On June 3rd, 1970, Ray Davies flew from New York to London to re-record one word in The Kinks' "Lola." Due to a BBC policy barring commercial references in songs, "Coca-Cola" had to be sung as "cherry cola" in order to receive airplay. The song was huge for the Kinks making it to number 9 on the Billboard Hot 100. Ray Davies wrote "Lola" after his manager unknowingly went home with a man he thought was a woman at a club in Paris. Davies tells us the subject had interested him for a long time. Here is Ray Davies:
“Sexual ambiguity interests me, because so much, like, the generation particularly before mine -- the John Wayne idea of masculinity -- has always fascinated me. Y’know, why do people have to be forced to be like that? At school I was great at sport, I was a boxer, and I was really good at art. I was neither one or the other, I guess. I mean, it’s just the way I am. But there are a lot of people who’re kind of trapped, I guess, and you have to be a certain way.”
On this day (June 2) in 1978, Bruce Springsteen's album Darkness on the Edge of Town was released. The band says it was a fun one to record.
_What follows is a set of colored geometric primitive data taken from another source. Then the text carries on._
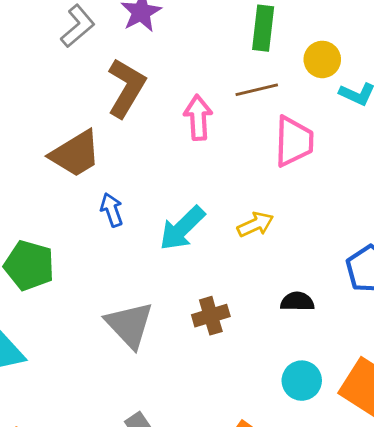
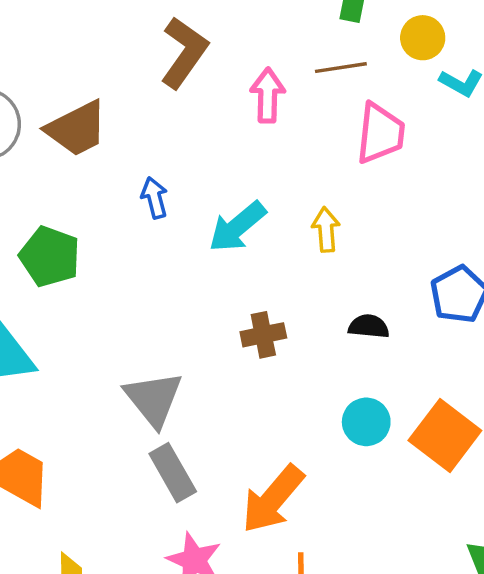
brown trapezoid: (75, 154) -> (77, 129), moved
yellow arrow: (255, 224) -> (326, 230), turned -75
gray triangle: (129, 325) -> (154, 399), moved

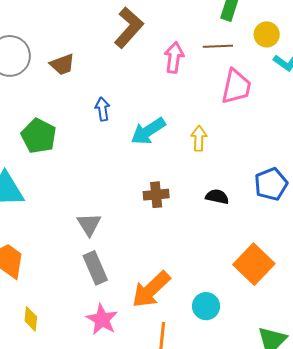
brown trapezoid: (77, 129) -> (62, 64), size x0.7
gray triangle: (154, 399) -> (89, 224), size x0.7
cyan circle: (366, 422) -> (206, 306), moved

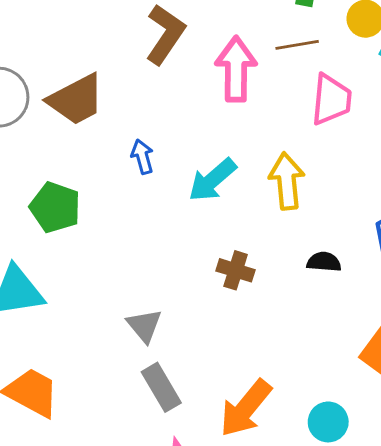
pink arrow: (174, 58) -> (236, 69), size x1.4
brown trapezoid: (62, 64) -> (76, 100), size x1.6
yellow arrow: (199, 138) -> (287, 181), size x1.5
brown cross: (156, 195) -> (236, 270), turned 30

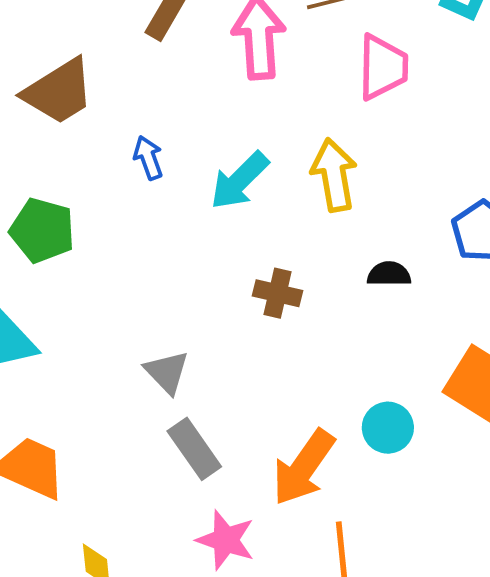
cyan circle: (328, 422) -> (388, 428), moved

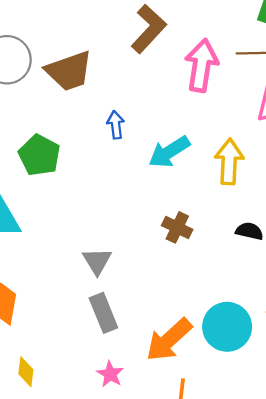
cyan circle: (388, 428) -> (227, 327), size x1.5
pink star: (226, 540) -> (110, 374), size x0.7

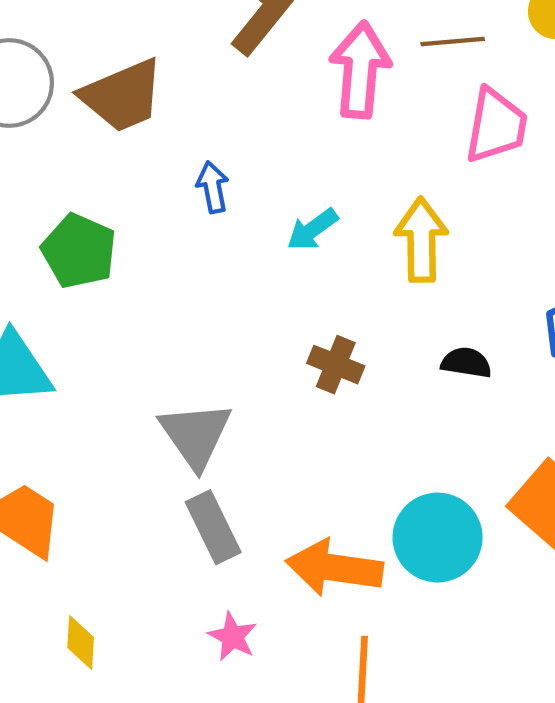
cyan arrow: (169, 152) -> (312, 229), size x0.7
gray triangle: (97, 261) -> (195, 435), size x1.4
orange arrow: (169, 340) -> (334, 568), turned 54

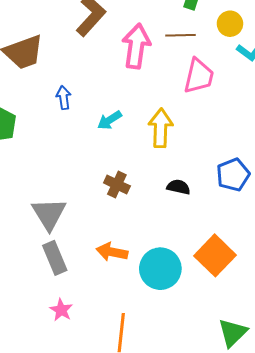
orange arrow: (334, 568) -> (112, 252), moved, size x0.7

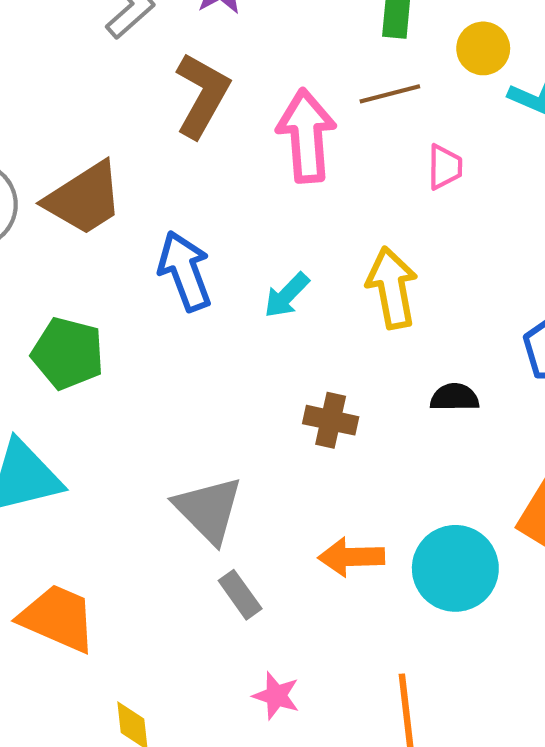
pink trapezoid: (199, 76) -> (445, 167), size x0.6
blue arrow: (64, 98) -> (185, 271), size x1.6
gray rectangle: (55, 258) -> (240, 595), size x0.7

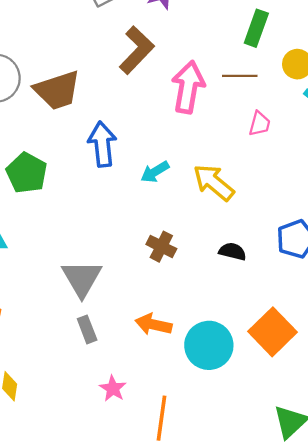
yellow arrow: (392, 288) -> (214, 183), turned -54
pink star: (276, 696) -> (113, 388), moved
Especially the song "Prove It All Night". Roy Bittan, who plays the song's intro on piano, recalls the sessions for "Prove It All Night" fondly
“The nice thing about some of those records like ‘Prove It All Night’ is just I have these great memories of us -- and great pictures of my mind of us -- being in the recording studio all together and just playing out to the maximum. That’s one of those songs that I feel that way about. We were just there and just rocking it.”
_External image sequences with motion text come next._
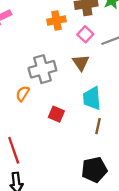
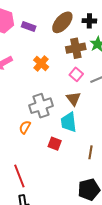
orange cross: (56, 20) -> (41, 63), moved, turned -35
cyan trapezoid: (92, 98) -> (69, 122), moved

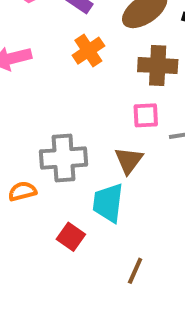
orange cross: (41, 63) -> (88, 51), moved
pink square: (76, 74) -> (146, 115), turned 32
orange semicircle: (25, 127) -> (22, 191), turned 32

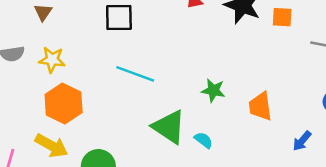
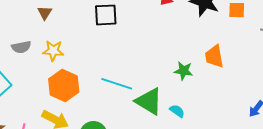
cyan line: (135, 74) -> (117, 84), moved
orange trapezoid: (260, 106) -> (214, 56), moved

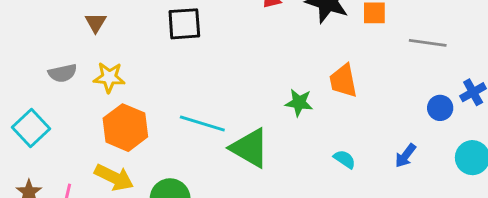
cyan semicircle: (177, 111) -> (345, 159), moved

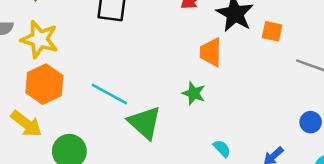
yellow star: (109, 77) -> (39, 39), size x1.4
orange trapezoid: (343, 81) -> (211, 52), moved

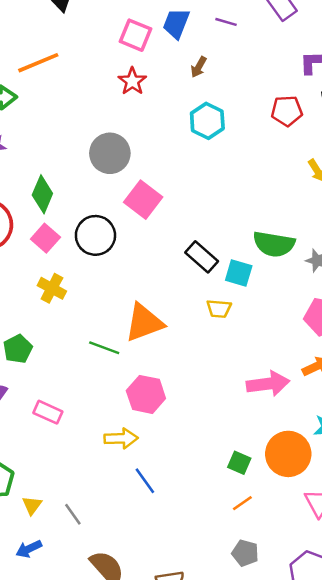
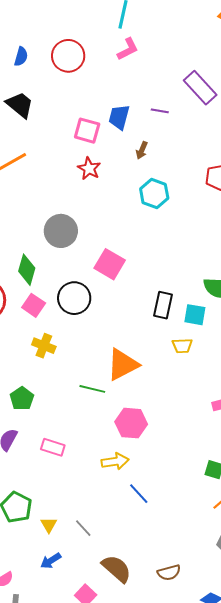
gray circle: (110, 153) -> (61, 231), moved
black rectangle: (202, 257) -> (163, 305), turned 68

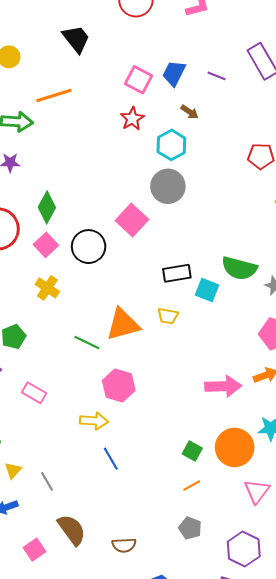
brown arrow: (142, 150) -> (190, 112), turned -90
cyan hexagon: (154, 193) -> (171, 145), moved
gray circle: (61, 231) -> (168, 186), moved
black rectangle: (163, 305) -> (177, 273), turned 56
yellow trapezoid: (182, 346) -> (168, 316), moved

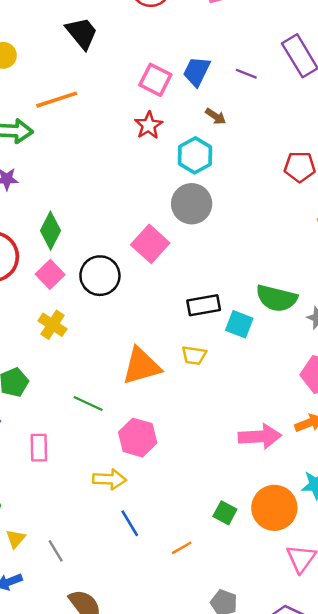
green line: (87, 343) -> (88, 404), moved
pink rectangle: (34, 393) -> (39, 448), turned 60
orange line: (192, 485) -> (182, 548), moved

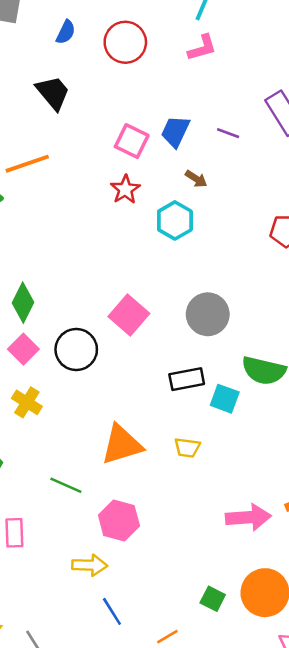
gray circle: (192, 204) -> (208, 314), moved
yellow trapezoid: (194, 355) -> (187, 448), moved

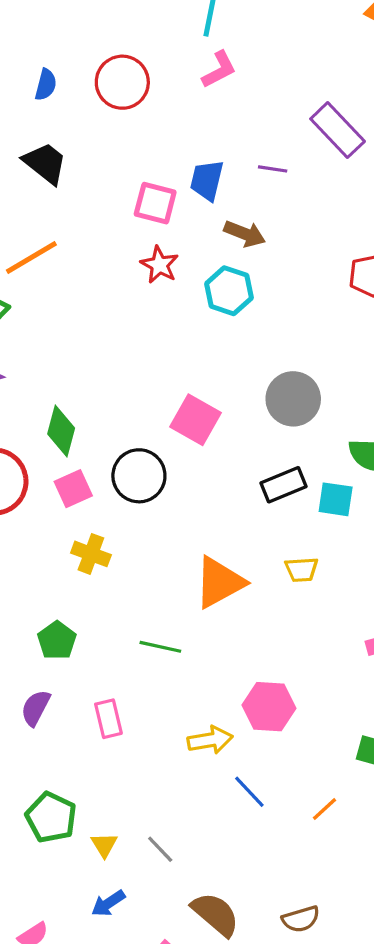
brown arrow: (196, 179) -> (245, 234), size x1.4
pink square: (23, 349) -> (73, 489), turned 32
pink hexagon: (119, 521) -> (269, 707), moved

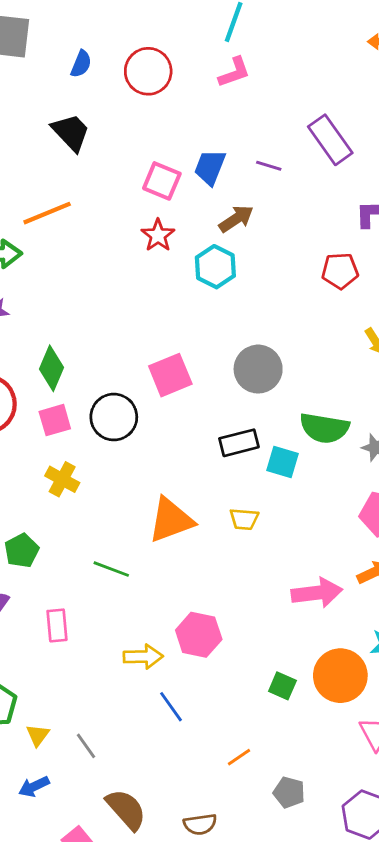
brown arrow: (245, 234) -> (236, 219), turned -63
pink square: (196, 420) -> (170, 375), turned 30
orange line: (325, 809) -> (239, 757), moved

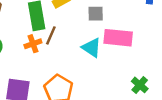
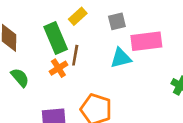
cyan triangle: (91, 48) -> (121, 58), turned -35

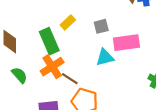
brown line: (75, 55) -> (70, 79), moved, turned -66
orange cross: (58, 68) -> (52, 67), size x1.5

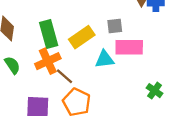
yellow rectangle: (68, 22) -> (82, 37), moved, size x1.5
gray square: (101, 26) -> (115, 26), moved

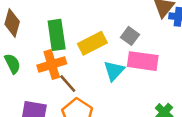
gray square: (115, 26) -> (130, 36), turned 35
cyan triangle: (104, 59) -> (114, 71), turned -48

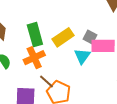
gray square: (130, 36) -> (90, 37), moved
brown line: (68, 84) -> (46, 81), moved

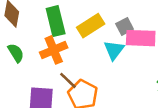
gray square: (90, 37) -> (125, 26), turned 32

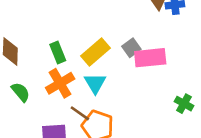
green rectangle: (56, 21) -> (58, 53), size x0.7
cyan triangle: (114, 50) -> (95, 83), moved

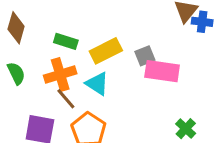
green rectangle: (58, 53) -> (66, 41), turned -65
cyan triangle: (95, 83) -> (97, 84), turned -40
brown line: (80, 113) -> (66, 99), moved

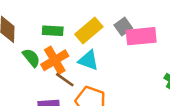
green semicircle: (16, 73) -> (31, 58), moved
Monday is Ronnie Wood's 73rd birthday, and also the 45th anniversary of his first full show as a member of The Rolling Stones -- June 1st, 1975 at the LSU Assembly Center in Baton Rouge, Louisiana, his 28th birthday.
Woody, who was also a member of The Faces at the time, replaced Mick Taylor, who had joined the band in 1969. Here is Ron Wood on what he thought his role would be in the Stones:
"When I did come in it myself I felt, 'Well, hopefully I'm putting some humor in here and lightening things up,' you know. 'Let's try and keep this thing from going down into another crevice here. You know, into another chasm of darkness, you know.' Happily the music rescues all."
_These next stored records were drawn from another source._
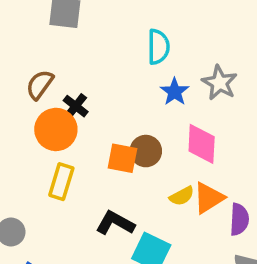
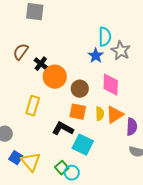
cyan semicircle: (158, 47) -> (105, 37), moved
orange circle: (56, 129) -> (55, 77), moved
orange square: (122, 158) -> (78, 112), moved
yellow semicircle: (182, 196) -> (100, 114), turned -64

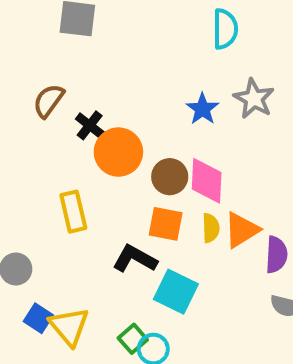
cyan semicircle: (105, 37) -> (225, 29), moved
pink diamond: (111, 85) -> (207, 181), moved
yellow rectangle: (33, 106) -> (73, 212), turned -30

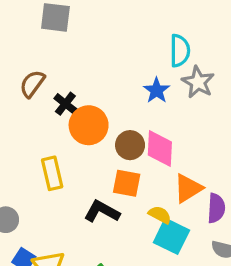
cyan semicircle: (225, 29) -> (180, 51), moved
yellow semicircle: (211, 228) -> (160, 215), moved, turned -60
cyan square: (176, 292) -> (171, 236), moved

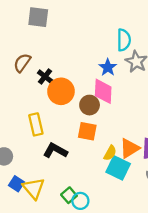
pink diamond: (160, 148) -> (103, 91), moved
orange triangle: (188, 188) -> (129, 148), moved
black L-shape: (102, 211) -> (55, 151), moved
yellow semicircle: (160, 215) -> (110, 153), turned 91

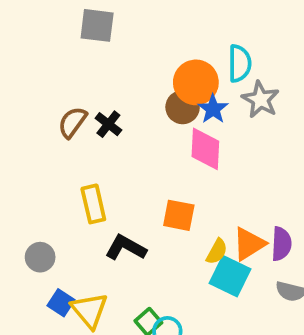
brown semicircle: (22, 63) -> (72, 122), moved
orange circle: (61, 91) -> (196, 82), moved
brown circle: (90, 105) -> (183, 107), moved

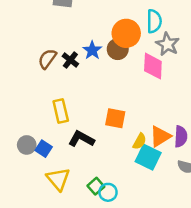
blue star: (213, 109) -> (92, 50), moved
pink diamond: (205, 149) -> (153, 66), moved
blue square: (61, 303) -> (44, 149), moved

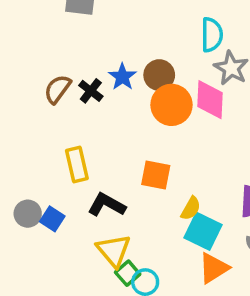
orange circle: (126, 33) -> (171, 105), moved
orange triangle: (160, 136) -> (214, 268), moved
yellow triangle: (58, 179) -> (114, 250), moved

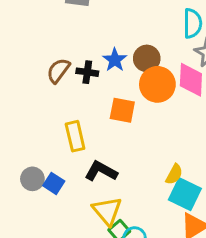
black cross: (91, 91) -> (87, 72), turned -30
orange square: (156, 175) -> (122, 110), moved

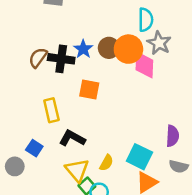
black cross: (87, 72) -> (61, 59), size x1.5
orange circle: (157, 84) -> (128, 49), moved
yellow semicircle: (174, 174) -> (106, 163), moved
gray circle: (32, 179) -> (15, 166), moved

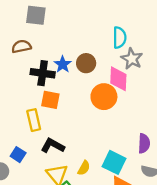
orange circle: (128, 49) -> (104, 97), moved
brown semicircle: (38, 58) -> (21, 46), moved, turned 42
orange square: (89, 89) -> (50, 100), moved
Wood was a salaried employee until the early '90s when he was finally made a partner.
Among the other guitarists who had auditioned or were considered as a replacement for Taylor were Peter Frampton, Jeff Beck and the late Rory Gallagher.
aul McCartney was asked in the "You Gave Me the Answer" section of his website if he had a favorite studio to work in.
He says his studio, The Mill in Sussex, England is "great favorite," but he adds that going back to Abbey Road in London is also "cool...because of the memories of the exciting times I had there."
Paul has a vast array of instruments and recording equipment in his studio, much if it from Abbey Road, which passed it along whenever execs there were upgrading and getting rid of old gear. What is in his studio, here is Paul:
"The stuff I keep put tends to be old stuff because it has a very warm sound. You know, they talk about real ale and lager and all that -- some people call these keg instruments. You know, it's the real thing instead of a sample of it or a synthesizer of it."
He has a hard time choosing just one favorite Abbey Road memory. But if forced to pick one, he says it was the recording of the orchestra on "A Day in the Life." "Once we realized we were going to use a symphony orchestra, George Martin said, ‘You can tell them what to wear.’ We wanted evening suits -- full, posh orchestral attire...[and] we suggested that they also wore funny hats and funny noses. That was very, very Beatles; we liked taking it to the extreme. A few people in the orchestra were good sports and put them on, and it was a fun session. That was fabulous to do."
Other places Paul has recorded include Scotland, Africa, the Caribbean, Los Angeles, New Orleans and New York.